Thank you. I actually don't mind Isolt. I do feel like I have to stay within the range of English spellings (of which there are dozens anyway) and Catalan spellings or risk losing all coherence in our family!
I think your pronounciations of Iseult are closer to the ones I've heard online (which seem to vary widely depending on accent). I don't mind any of them actually; I think I just lean to IzOLT as containing sounds that Spanish people could make...although I'm not actually sure they could.
I'm glad to hear that the Isolde spelling is not all opera for you. I know there have been recent films, but I'm not sure they arrived to mainland Europe (or were widely watched in North America).
Unfortunately, Zelda in Castilian Spanish would be pronounced THEL-da, which is a sound I find pretty irritating. In Catalan that wouldn't happen, but I still imagine she would get a lot of Thelda. Which unfortunately rules out Thola too!
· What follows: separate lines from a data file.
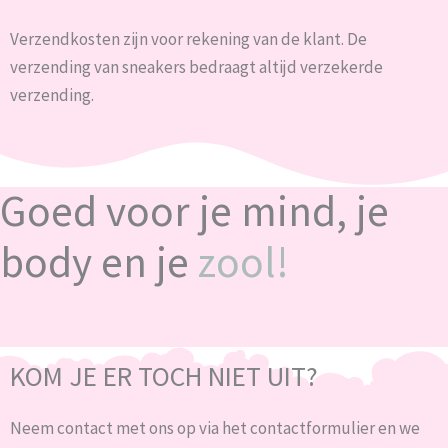
Verzendkosten zijn voor rekening van de klant. De
verzending van sneakers bedraagt altijd verzekerde
verzending.
Goed voor je mind, je
body en je
zool!
KOM JE ER TOCH NIET UIT?
Neem contact met ons op via het contactformulier en we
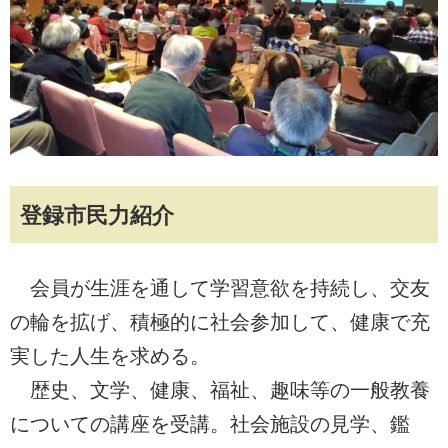
登録市民力紹介
会員が生涯を通して学習意欲を持続し、交友
の輪を拡げ、積極的に社会参加して、健康で充
実した人生を求める。
歴史、文学、健康、福祉、趣味等の一般教養
についての講座を受講。社会施設の見学、鑑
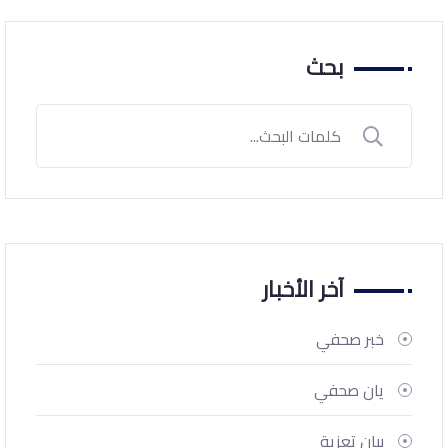
بحث
آخر الأخبار
خبر صحفي
يان صحفي
بيان تعزية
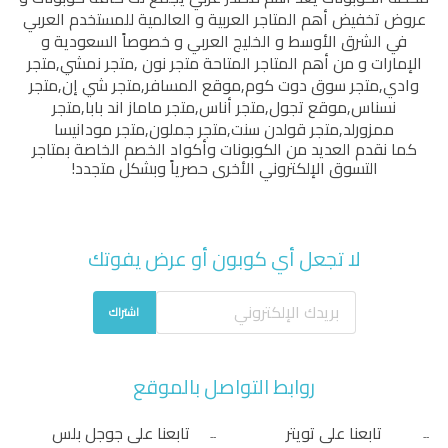
عروض تخفيض أهم المتاجر العربية و العالمية للمستخدم العربي
في الشرق الأوسط و الخليج العربي و خصوصاً السعودية و
الإمارات و من أهم المتاجر المتاحة
متجر نون
,
متجر نمشي
,
متجر
وادي
,
متجر سوق دوت كوم
,
موقع المسافر
,
متجر شي إن
,
متجر
نسناس
,
موقع تجول
,
متجر أناس
,
متجر ماماز اند بابا
,
متجر
ممزورلد
,
متجر قولدن سنت
,
متجر جملون
,
متجر مودانيسا
كما نقدم العديد من الكوبونات وأكواد الخصم الخاصة بمتاجر
التسوق الإلكتروني الأخرى حصرياً وبشكل متجدد!
لا تجعل أي كوبون أو عرض يفوتك
اشتراك
روابط التواصل بالموقع
تابعنا على تويتر
تابعنا على جوجل بلس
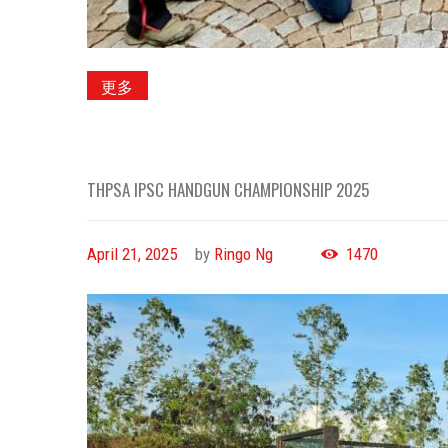
更多
THPSA IPSC HANDGUN CHAMPIONSHIP 2025
April 21, 2025
by
Ringo Ng
1470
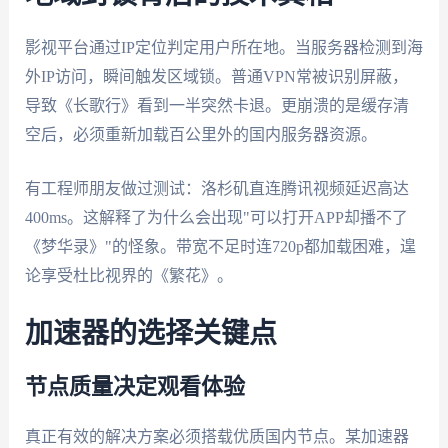
影视平台通过IP定位判定用户所在地。当服务器检测到海
外IP访问，瞬间触发区域锁。普通VPN常被识别屏蔽，
导致《长歌行》看到一半突然卡退。更崩溃的是缓存清
空后，必须重新加载百公里外的国内服务器资源。
有工程师朋友做过测试：洛杉矶直连腾讯视频延迟高达
400ms。这解释了为什么会出现"可以打开APP却播不了
《梦华录》"的怪象。带宽不足时连720p都加载困难，遑
论享受杜比视界的《繁花》。
加速器的选择关键点
节点质量决定观看体验
真正有效的解决方案必须搭载优质国内节点。某加速器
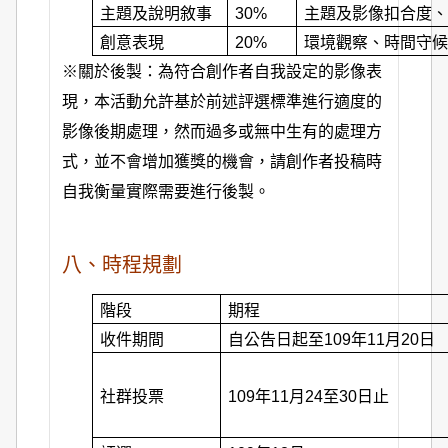
主題及說明敘事
30%
主題及影像扣合度
創意表現
20%
環境觀察、時間守
※關於後製：為符合創作者自我設定的影像表
現，本活動允許基於前述評選標準進行適度的
影像後期處理，然而過多或無中生有的處理方
式，並不會增加獲獎的機會，請創作者投稿時
自我衡量實際需要進行後製。
八、時程規劃
階段
期程
收件期間
自公告日起至109年11月20日
社群投票
109
年11月24至30日止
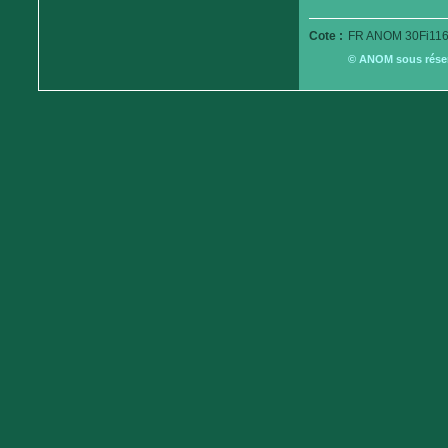
Cote :
FR ANOM 30Fi116
© ANOM sous réserv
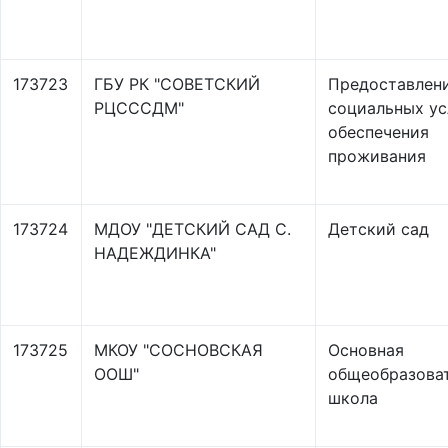
173723
ГБУ РК "СОВЕТСКИЙ
Предоставлен
РЦСССДМ"
социальных ус
обеспечения
проживания
173724
МДОУ "ДЕТСКИЙ САД С.
Детский сад
НАДЕЖДИНКА"
173725
МКОУ "СОСНОВСКАЯ
Основная
ООШ"
общеобразова
школа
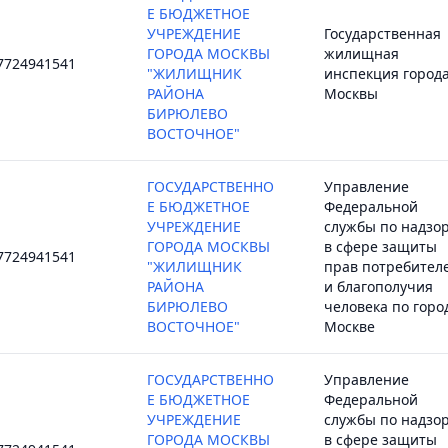
Е БЮДЖЕТНОЕ
УЧРЕЖДЕНИЕ
Государственная
ГОРОДА МОСКВЫ
жилищная
7724941541
"ЖИЛИЩНИК
инспекция город
РАЙОНА
Москвы
БИРЮЛЕВО
ВОСТОЧНОЕ"
ГОСУДАРСТВЕННО
Управление
Е БЮДЖЕТНОЕ
Федеральной
УЧРЕЖДЕНИЕ
службы по надзо
ГОРОДА МОСКВЫ
в сфере защиты
7724941541
"ЖИЛИЩНИК
прав потребител
РАЙОНА
и благополучия
БИРЮЛЕВО
человека по горо
ВОСТОЧНОЕ"
Москве
ГОСУДАРСТВЕННО
Управление
Е БЮДЖЕТНОЕ
Федеральной
УЧРЕЖДЕНИЕ
службы по надзо
ГОРОДА МОСКВЫ
в сфере защиты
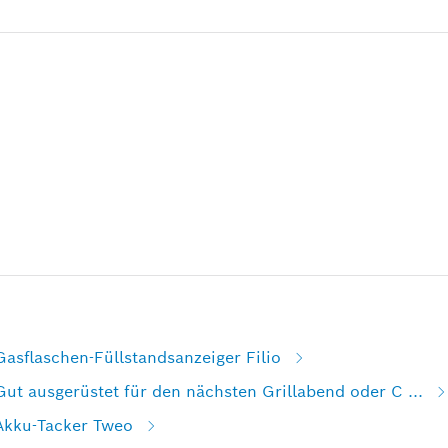
Gasflaschen-Füllstandsanzeiger Filio
Gut ausgerüstet für den nächsten Grillabend oder C ...
 Akku-Tacker Tweo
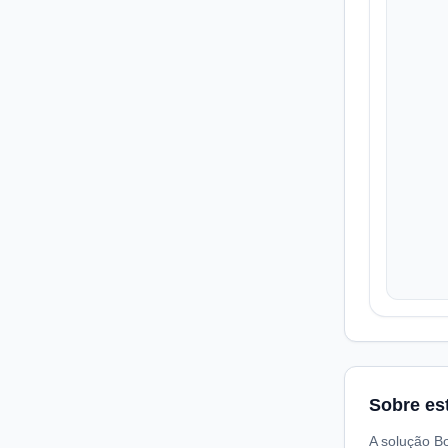
Sobre es
A solução Bo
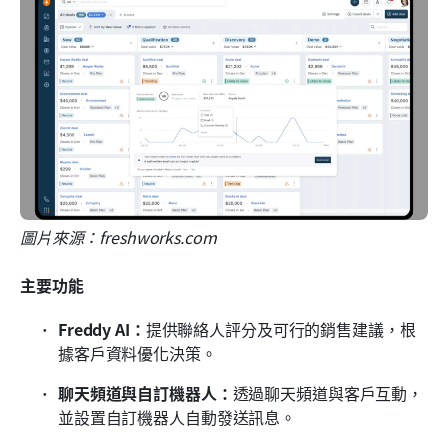
圖片來源：freshworks.com
主要功能
Freddy AI：
提供聯絡人評分及可行的銷售建議，根
據客戶資料優化決策。
聊天頻道與自訂機器人：
透過聊天頻道與客戶互動，
並設置自訂機器人自動發送訊息。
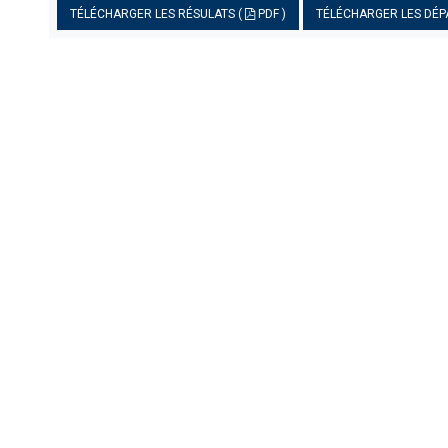
TÉLÉCHARGER LES RÉSULATS (
PDF )
TÉLÉCHARGER LES DÉP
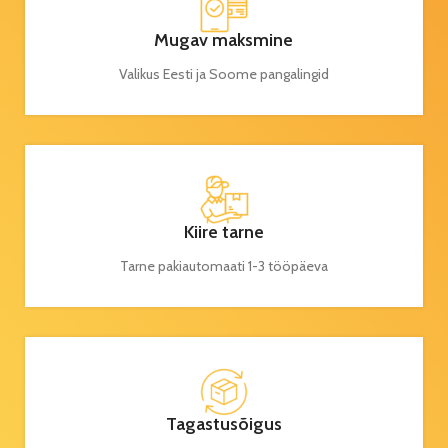
Mugav maksmine
Valikus Eesti ja Soome pangalingid
Kiire tarne
Tarne pakiautomaati 1-3 tööpäeva
Tagastusõigus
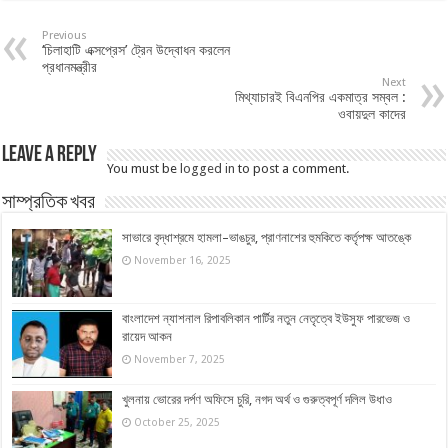
Previous
‘চিলাহাটি এক্সপ্রেস’ ট্রেন উদ্বোধন করলেন
প্রধানমন্ত্রীর
Next
মিথ্যাচারই বিএনপির একমাত্র সম্বল :
ওবায়দুল কাদের
Leave a Reply
You must be
logged in
to post a comment.
সাম্প্রতিক খবর
সাভারে বৃদ্ধাশ্রমে হামলা–ভাঙচুর, প্রাণনাশের হুমকিতে কর্তৃপক্ষ আতঙ্কে
November 16, 2025
বাংলাদেশ ন্যাশনাল রিপাবলিকান পার্টির নতুন নেতৃত্বে ইউসুফ পারভেজ ও
রায়েদ আকন
November 7, 2025
খুলনায় ভোরের দর্পণ অফিসে চুরি, নগদ অর্থ ও গুরুত্বপূর্ণ দলিল উধাও
October 25, 2025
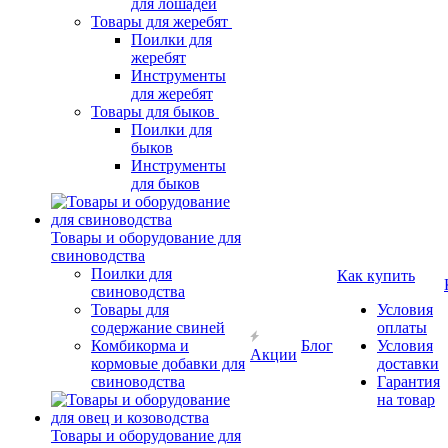
для лошадей
Товары для жеребят
Поилки для
жеребят
Инструменты
для жеребят
Товары для быков
Поилки для
быков
Инструменты
для быков
Товары и оборудование для
свиноводства
Поилки для
Как купить
свиноводства
Товары для
Условия
содержание свиней
оплаты
Комбикорма и
Блог
Условия
Акции
кормовые добавки для
доставки
свиноводства
Гарантия
на товар
Товары и оборудование для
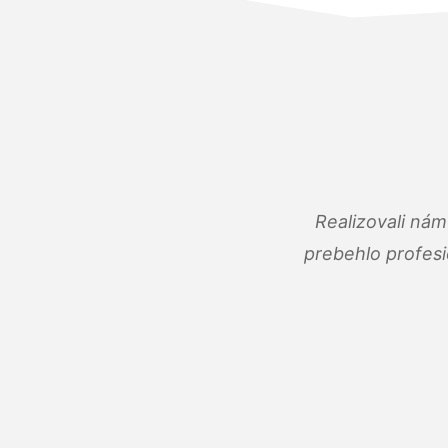
Realizovali ná
prebehlo profes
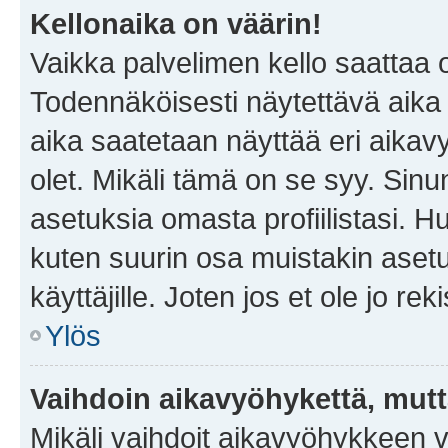
Kellonaika on väärin!
Vaikka palvelimen kello saattaa 
Todennäköisesti näytettävä aika
aika saatetaan näyttää eri aika
olet. Mikäli tämä on se syy. Si
asetuksia omasta profiilistasi. 
kuten suurin osa muistakin asetuks
käyttäjille. Joten jos et ole jo rek
Ylös
Vaihdoin aikavyöhykettä, mutta 
Mikäli vaihdoit aikavyöhykkeen 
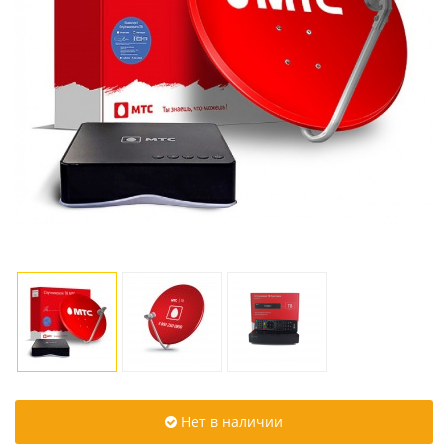
Нет в наличии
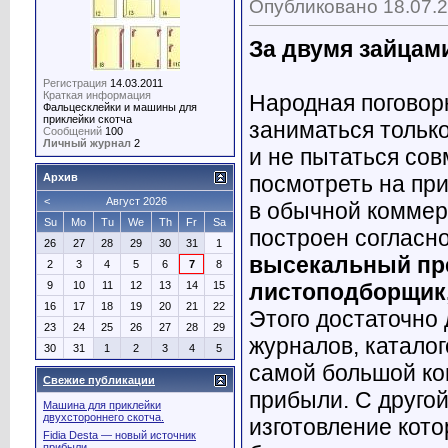
Опубликовано 18.07.2
За двумя зайцам
Регистрация
14.03.2011
Краткая информация
Народная поговор
Фальцесклейки и машины для
приклейки скотча
заниматься тольк
Сообщений
100
Личный журнал
2
и не пытаться сов
посмотреть на пр
Архив
<
Август 2026
в обычной коммер
Su
Mo
Tu
We
Th
Fr
Sa
построен согласн
26
27
28
29
30
31
1
высекальный пр
2
3
4
5
6
7
8
листоподборщик
9
10
11
12
13
14
15
16
17
18
19
20
21
22
Этого достаточно 
23
24
25
26
27
28
29
журналов, каталог
30
31
1
2
3
4
5
самой большой ко
Свежие публикации
прибыли. С другой
Машина для приклейки
двухстороннего скотча.
изготовление кот
Fidia Desta — новый источник
прибыли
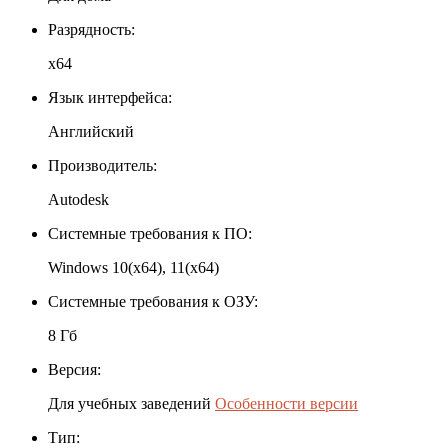
Разрядность:
x64
Язык интерфейса:
Английский
Производитель:
Autodesk
Системные требования к ПО:
Windows 10(x64), 11(x64)
Системные требования к ОЗУ:
8 Гб
Версия:
Для учебных заведений
Особенности версии
Тип:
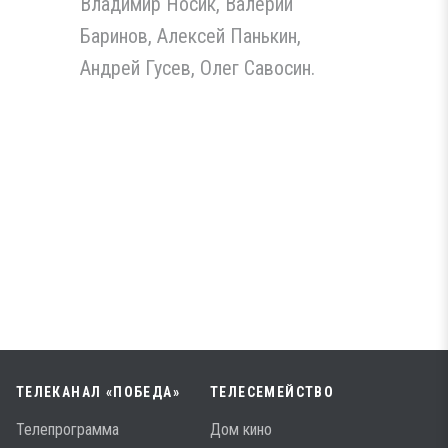
Владимир Носик, Валерий
Баринов, Алексей Панькин,
Андрей Гусев, Олег Савосин.
ТЕЛЕКАНАЛ «ПОБЕДА»
ТЕЛЕСЕМЕЙСТВО
Телепрограмма
Дом кино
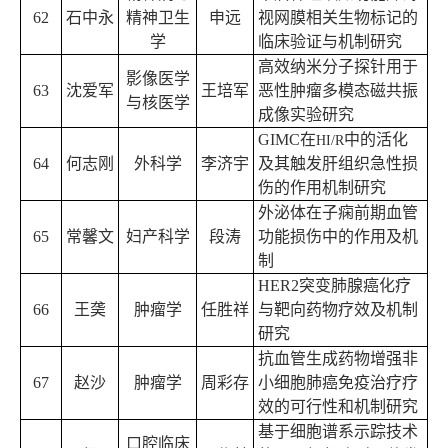
62
石中永
精神卫生
申远
视网膜相关生物标记的
学
临床验证与机制研究
高效纳米分子探针用于
影像医学
63
沈爱军
王培军
恶性肿瘤多模态磁共振
与核医学
成像实验研究
GIMC
在
中的活化
HI/R
64
何志刚
外科学
李济宇
及其触发肝组织急性损
伤的作用机制研究
外泌体在子痫前期血管
65
常馨文
妇产科学
段涛
功能损伤中的作用及机
制
HER2
突变肺腺癌化疗
66
王
䶮
肿瘤学
任胜祥
与靶向药物疗效及机制
研究
抗血管生成药物增强非
67
赵沙
肿瘤学
周彩存
小细胞肺癌免疫治疗疗
效的可行性和机制研究
基于细胞谱系示踪技术
口腔临床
Gisela is lovely! I seem to really gravitate towards ballet names, despite not being particularly interested in dance. In fact, my partner originally nixed Isadora because we are not dance fans.
If you liked Helen before but find it too sturdy with Rosalie, have you considered Helena, with the HEL-en-uh pronunciation, like Helena Bonham Carter? I think that would make a lovely pairing with Rosalie, and Helena Poppy or Helena Constance are quite pretty.
I would say Caroline and Carolyn will definitely be confused. I have a friend Caroline, which I've always pronounced Carolyn, and it was only after seeing people worry about the pronunciation on here that I thought to ask her if it was, in fact, Caro-LINE. It turned out I was pronouncing it correctly. My friend is English, so this might be a UK/US thing, but, like Madeline, I would say there are no guarantees.